Kinma, this happens for these cyclic numbers (=reptend prime /long period prime) 7, 17, 19, 23, 29, 47, 59, 61, 97, 109, 113, 131, 149, 167, 179, 181, 193, 223, 229, 233, 257, 263, 269, 313, 337, 367, 379, 383, 389, 419, 433, 461, 487, 491, 499, 503, 509, 541, 571, 577, 593, 619, 647, 659, 701, 709, 727, 743, 811, 821, 823, 857, 863, 887, 937, 941, 953, 971, 977, 983, 1019, etc.

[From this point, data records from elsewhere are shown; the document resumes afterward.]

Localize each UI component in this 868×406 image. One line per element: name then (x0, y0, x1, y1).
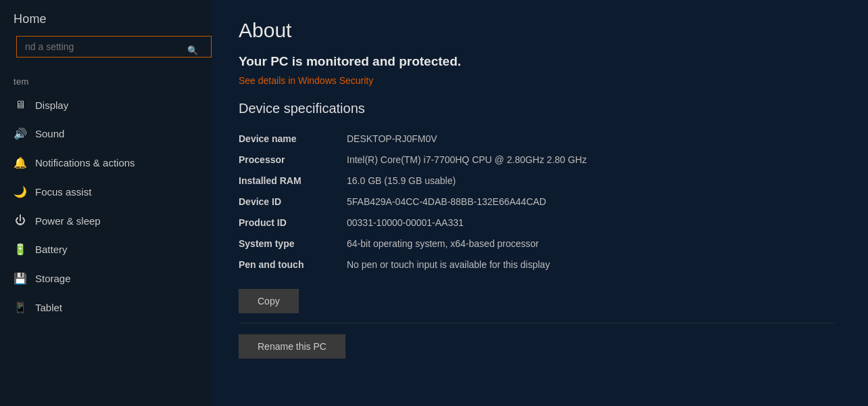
spec-value: DESKTOP-RJ0FM0V (347, 129, 834, 150)
spec-value: Intel(R) Core(TM) i7-7700HQ CPU @ 2.80GH… (347, 150, 834, 171)
sidebar-item-storage-label: Storage (35, 273, 71, 284)
table-row: System type 64-bit operating system, x64… (239, 233, 834, 254)
spec-value: 16.0 GB (15.9 GB usable) (347, 171, 834, 191)
focus-icon: 🌙 (14, 185, 27, 198)
spec-label: Processor (239, 150, 347, 171)
table-row: Device ID 5FAB429A-04CC-4DAB-88BB-132E66… (239, 191, 834, 212)
battery-icon: 🔋 (14, 243, 27, 256)
copy-button[interactable]: Copy (239, 289, 299, 313)
sidebar: Home 🔍 tem 🖥 Display 🔊 Sound 🔔 Notificat… (0, 0, 212, 406)
main-content: About Your PC is monitored and protected… (212, 0, 868, 406)
sidebar-item-display[interactable]: 🖥 Display (0, 91, 212, 119)
sidebar-home[interactable]: Home (0, 0, 212, 36)
table-row: Installed RAM 16.0 GB (15.9 GB usable) (239, 171, 834, 191)
storage-icon: 💾 (14, 272, 27, 285)
tablet-icon: 📱 (14, 301, 27, 314)
sidebar-item-display-label: Display (35, 99, 68, 111)
security-link[interactable]: See details in Windows Security (239, 75, 373, 86)
spec-label: Installed RAM (239, 171, 347, 191)
divider (239, 323, 834, 323)
spec-label: Product ID (239, 212, 347, 233)
rename-button[interactable]: Rename this PC (239, 334, 345, 359)
sidebar-item-notifications[interactable]: 🔔 Notifications & actions (0, 148, 212, 177)
specs-table: Device name DESKTOP-RJ0FM0V Processor In… (239, 129, 834, 275)
table-row: Device name DESKTOP-RJ0FM0V (239, 129, 834, 150)
sidebar-item-battery[interactable]: 🔋 Battery (0, 235, 212, 264)
sidebar-item-sound-label: Sound (35, 128, 64, 139)
system-label: tem (0, 71, 212, 91)
device-spec-title: Device specifications (239, 101, 834, 116)
display-icon: 🖥 (14, 99, 27, 111)
search-icon: 🔍 (187, 45, 198, 55)
table-row: Processor Intel(R) Core(TM) i7-7700HQ CP… (239, 150, 834, 171)
page-title: About (239, 19, 834, 42)
spec-value: 64-bit operating system, x64-based proce… (347, 233, 834, 254)
sidebar-item-storage[interactable]: 💾 Storage (0, 264, 212, 293)
table-row: Product ID 00331-10000-00001-AA331 (239, 212, 834, 233)
sidebar-item-notifications-label: Notifications & actions (35, 157, 135, 168)
sidebar-item-tablet[interactable]: 📱 Tablet (0, 293, 212, 322)
spec-label: System type (239, 233, 347, 254)
notifications-icon: 🔔 (14, 156, 27, 169)
sidebar-item-power[interactable]: ⏻ Power & sleep (0, 206, 212, 235)
protected-text: Your PC is monitored and protected. (239, 54, 834, 69)
sidebar-item-battery-label: Battery (35, 244, 68, 255)
spec-label: Pen and touch (239, 254, 347, 275)
search-wrapper: 🔍 (8, 36, 203, 64)
table-row: Pen and touch No pen or touch input is a… (239, 254, 834, 275)
spec-label: Device ID (239, 191, 347, 212)
spec-value: 00331-10000-00001-AA331 (347, 212, 834, 233)
spec-label: Device name (239, 129, 347, 150)
sidebar-item-power-label: Power & sleep (35, 215, 101, 227)
search-input[interactable] (16, 36, 212, 58)
sound-icon: 🔊 (14, 127, 27, 140)
spec-value: 5FAB429A-04CC-4DAB-88BB-132E66A44CAD (347, 191, 834, 212)
power-icon: ⏻ (14, 215, 27, 227)
sidebar-item-focus[interactable]: 🌙 Focus assist (0, 177, 212, 206)
spec-value: No pen or touch input is available for t… (347, 254, 834, 275)
sidebar-item-tablet-label: Tablet (35, 302, 62, 313)
sidebar-item-sound[interactable]: 🔊 Sound (0, 119, 212, 148)
sidebar-item-focus-label: Focus assist (35, 186, 91, 198)
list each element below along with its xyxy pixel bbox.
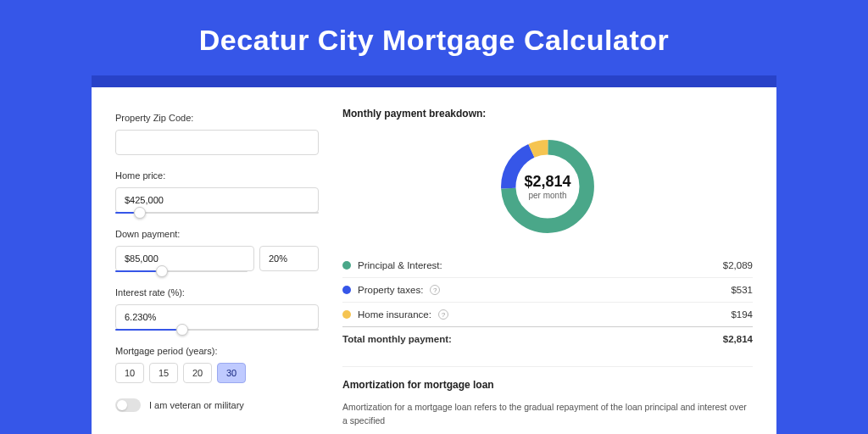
legend-label-pi: Principal & Interest: <box>358 260 442 270</box>
rate-input[interactable] <box>115 304 319 330</box>
amortization-text: Amortization for a mortgage loan refers … <box>342 401 753 428</box>
legend-row-pi: Principal & Interest: $2,089 <box>342 253 753 277</box>
legend-value-total: $2,814 <box>723 334 753 344</box>
legend-value-ins: $194 <box>731 309 753 320</box>
down-label: Down payment: <box>115 229 319 239</box>
legend-row-tax: Property taxes: ? $531 <box>342 277 753 302</box>
period-option-10[interactable]: 10 <box>115 363 144 383</box>
breakdown-title: Monthly payment breakdown: <box>342 108 753 120</box>
veteran-row: I am veteran or military <box>115 398 319 412</box>
calculator-card: Property Zip Code: Home price: Down paym… <box>92 87 776 434</box>
price-slider[interactable] <box>115 212 319 214</box>
period-field: Mortgage period (years): 10 15 20 30 <box>115 346 319 383</box>
form-panel: Property Zip Code: Home price: Down paym… <box>115 108 319 434</box>
legend-value-pi: $2,089 <box>723 260 753 270</box>
amortization-title: Amortization for mortgage loan <box>342 379 753 391</box>
price-input[interactable] <box>115 187 319 213</box>
legend-label-tax: Property taxes: <box>358 285 423 295</box>
period-option-30[interactable]: 30 <box>217 363 246 383</box>
veteran-toggle[interactable] <box>115 398 141 412</box>
period-option-15[interactable]: 15 <box>149 363 178 383</box>
veteran-label: I am veteran or military <box>149 400 244 410</box>
down-percent-input[interactable] <box>259 246 319 271</box>
legend: Principal & Interest: $2,089 Property ta… <box>342 253 753 351</box>
zip-label: Property Zip Code: <box>115 113 319 123</box>
dot-icon <box>342 310 351 319</box>
amortization-section: Amortization for mortgage loan Amortizat… <box>342 366 753 428</box>
period-option-20[interactable]: 20 <box>183 363 212 383</box>
price-field: Home price: <box>115 170 319 214</box>
legend-label-ins: Home insurance: <box>358 309 431 320</box>
rate-label: Interest rate (%): <box>115 287 319 298</box>
content-band: Property Zip Code: Home price: Down paym… <box>92 75 776 434</box>
zip-input[interactable] <box>115 130 319 155</box>
results-panel: Monthly payment breakdown: $2,814 per mo… <box>342 108 753 434</box>
donut-chart: $2,814 per month <box>496 135 599 238</box>
rate-field: Interest rate (%): <box>115 287 319 331</box>
donut-sub: per month <box>528 191 566 200</box>
info-icon[interactable]: ? <box>438 309 448 320</box>
legend-row-ins: Home insurance: ? $194 <box>342 302 753 326</box>
dot-icon <box>342 286 351 294</box>
donut-wrap: $2,814 per month <box>342 130 753 242</box>
rate-slider[interactable] <box>115 329 319 331</box>
legend-value-tax: $531 <box>731 285 753 295</box>
dot-icon <box>342 261 351 270</box>
down-amount-input[interactable] <box>115 246 254 271</box>
donut-amount: $2,814 <box>524 173 570 191</box>
zip-field: Property Zip Code: <box>115 113 319 155</box>
period-label: Mortgage period (years): <box>115 346 319 356</box>
legend-label-total: Total monthly payment: <box>342 334 452 344</box>
info-icon[interactable]: ? <box>430 285 440 295</box>
page-title: Decatur City Mortgage Calculator <box>0 0 868 75</box>
legend-row-total: Total monthly payment: $2,814 <box>342 326 753 351</box>
price-label: Home price: <box>115 170 319 181</box>
down-slider[interactable] <box>115 270 248 272</box>
down-field: Down payment: <box>115 229 319 272</box>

That’s why Corney or Gamm were able to divide so fast in documentaries and TV shows, where in fact it was memory recital of the cyclic and not mental calculation.
The easiest trick is to divide any number by the first cyclic prime (7) so you always get the decimal expansion 142857.Then you just need to find the starting point. Also, 142+857=999, so actually only 142 need to be remembered. Also 1+4+2=7… there lots of ‘magic’ properties for 7.
But talking about mental calculation, there was once a division suprise task in Magdeburg MCWC 2010: 46*67/(46+67) or 3082 / 113
So 30 competitors had to face such a task. I smiled when I saw that one. I was able to extract 21 decimal digits in 10’ and be placed 5th in that task. The winner Ali from Iran found 35 decimals in 10’.
Even if Gamm had come to Magdeburg with us 5 years ago, and let’s say he had memorised the all the 56 decimals needed for dividing by that 113 prime, he would still need around 1 minute to write all the decimals down. My point is that memory recital is actually much more comfortable than mental calculation, since you retrieve from memory and don’t process new information.